**What the task asks**
Starting at the line that contains "Культурно-выставочный центр г....", transcribe each line exactly through the last line of the data. Include nothing else.

Extracted page text data

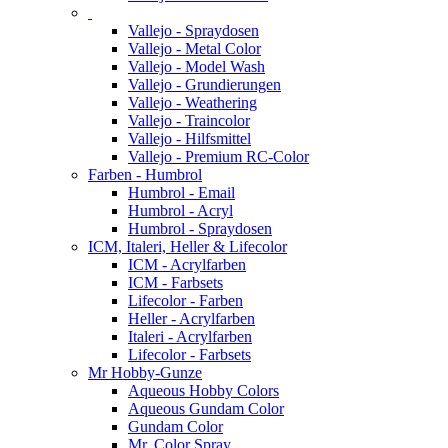
Vallejo - Spraydosen
Vallejo - Metal Color
Vallejo - Model Wash
Vallejo - Grundierungen
Vallejo - Weathering
Vallejo - Traincolor
Vallejo - Hilfsmittel
Vallejo - Premium RC-Color
Farben - Humbrol
Humbrol - Email
Humbrol - Acryl
Humbrol - Spraydosen
ICM, Italeri, Heller & Lifecolor
ICM - Acrylfarben
ICM - Farbsets
Lifecolor - Farben
Heller - Acrylfarben
Italeri - Acrylfarben
Lifecolor - Farbsets
Mr Hobby-Gunze
Aqueous Hobby Colors
Aqueous Gundam Color
Gundam Color
Mr. Color Spray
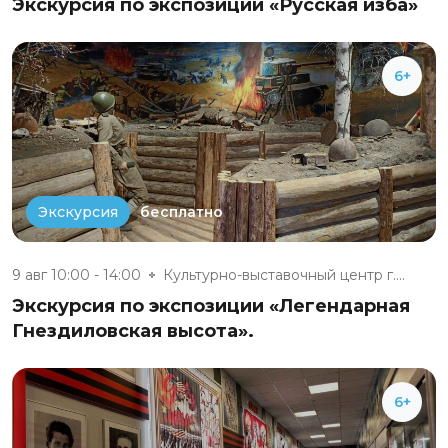
Экскурсия по экспозиции «Русская изба»
6+
бесплатно
Экскурсия
9 авг 10:00 - 14:00
Культурно-выставочный центр г....
Экскурсия по экспозиции «Легендарная
Гнездиловская высота».
6+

**Written response**
Культурно-выставочный центр г....
Экскурсия по экспозиции «Легендарная
Гнездиловская высота».
6+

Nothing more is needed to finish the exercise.